The lesson is simply this, it is our choice whether or not we allow clutter to stay in our lives. As I am sure you have already realized, clutter is far more than the old pair of hockey skates and stack of newspapers sitting in the garage. Clutter can come in the form of emotional baggage, things we’re afraid to let go of, mistakes we dwell on.

With all of these things, it is our choice whether we allow them to stay in our life or not.

So what is the secret to clearing out the clutter? How can you start to declutter your life, your mind, and your soul?

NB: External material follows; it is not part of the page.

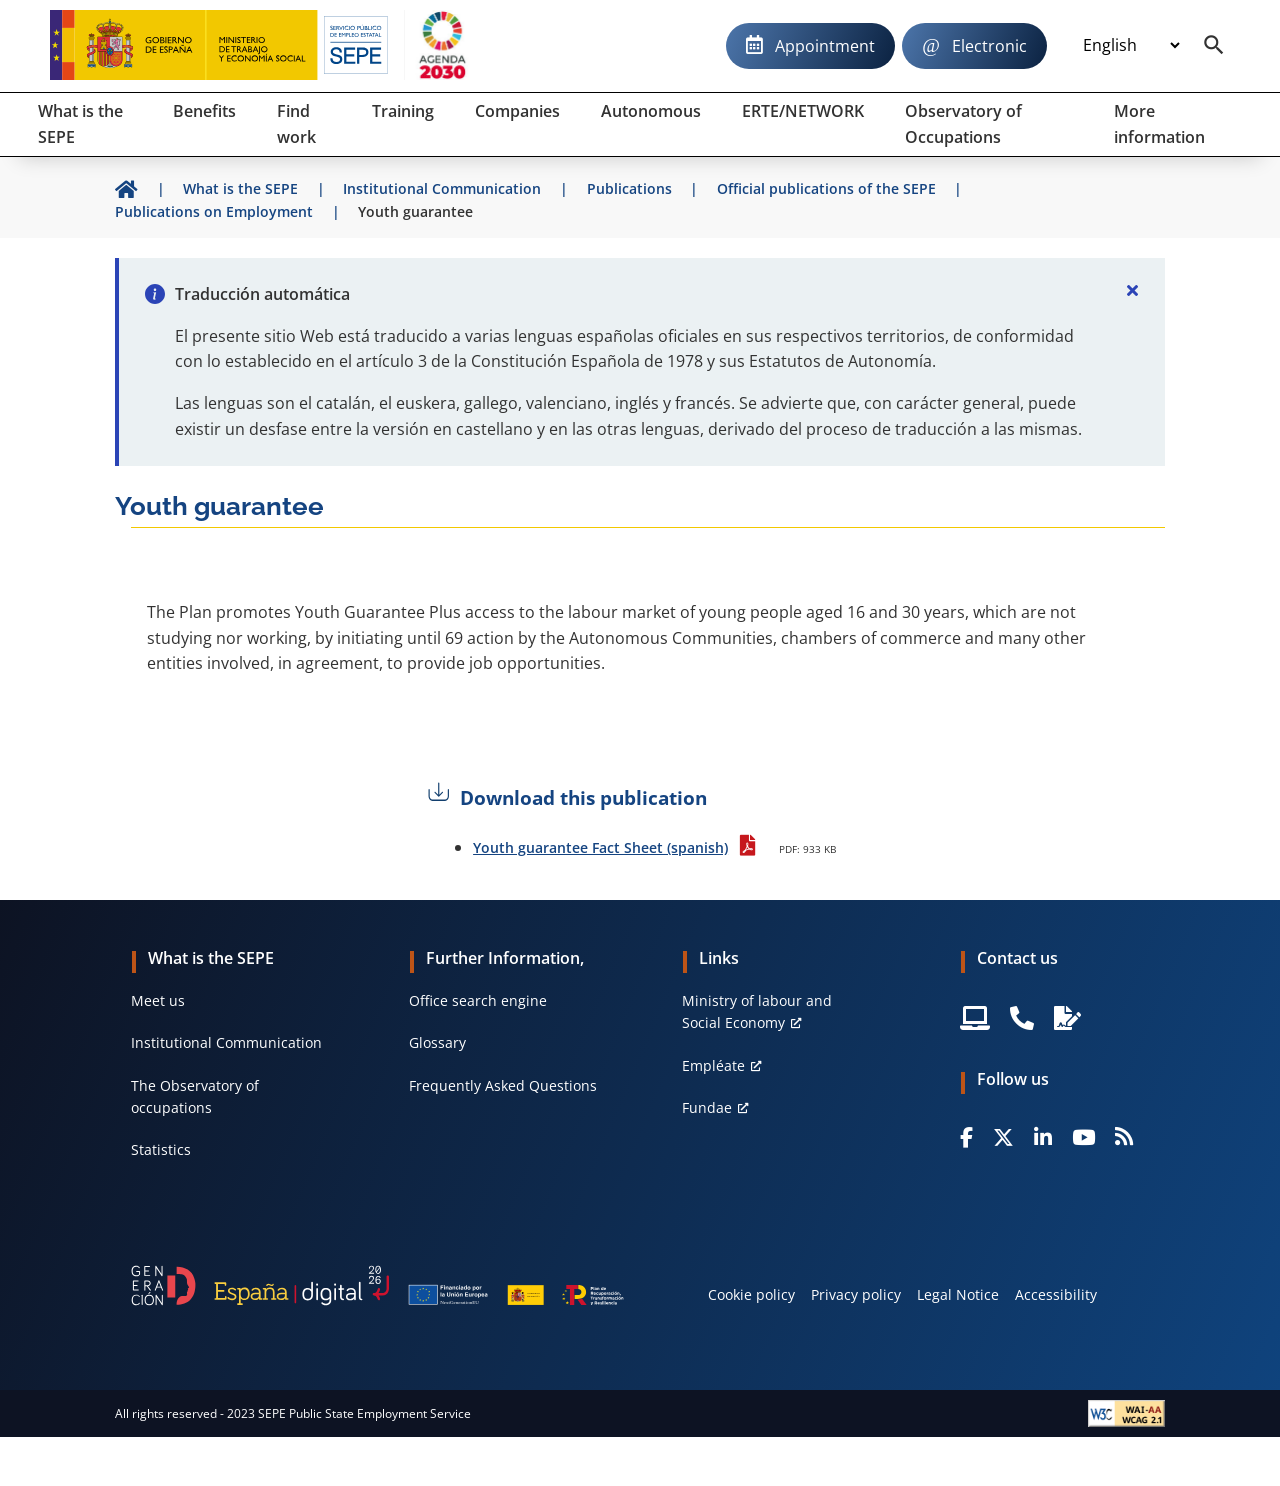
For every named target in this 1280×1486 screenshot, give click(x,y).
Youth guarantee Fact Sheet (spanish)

Start with small steps every day. Every day set one, super small, manageable goal. Almost so small that it might seem ridiculous to set the bar so low. The intent here is to just get you started on the journey (often the hardest part in any change). What you will find is when you decide that today’s goal is to clean off the kitchen counter, or clear out the bottom section of the shelf in the garage, or simply clear out one drawer in your office, that small success will inspire and excite you to continue to do more! Once the ball gets rolling the effect of continued successes is intoxicating and has a tremendously positive effect on your life!

Doing this daily and starting with small goals gives  you the satisfaction of knowing no matter how difficult a day is, you have succeeded at your own little goal and can take great pride in that.  This won’t take any extra time out of your day (considering we waste a great deal of our time with non-sense), but will have you moving towards a wonderfully positive goal of a clear house (mind, body, soul).

Once the clutter is gone, you will find a sense of clarity, a release of stress and anxiety, and a feeling of accomplishment that you were able to help others while helping yourself. You will be able to find what is necessary, you will have only the things that really matter to you, and ultimately you will have redefined the difference between “need” and “want” in your life. You will find through this process that what you truly need is much less than what you think right now. What it really comes down to is family and love.

This is the first post in this series and as the lessons continue rolling in I will do my best to use my family’s experience to help all of you out there who I am so thankful to have reading my blog. May God be with you today and always, let today be the day you take that first small step towards the life you envision in your mind.


Mom, thank you for helping me to continue to grow and challenge myself to be better. Also, thank you for constantly reminding me that giving back is one of the things that makes me happiest in the world. I love you, Dad, and Evan, with all of my heart.

I will see you soon and can’t wait for Christmas!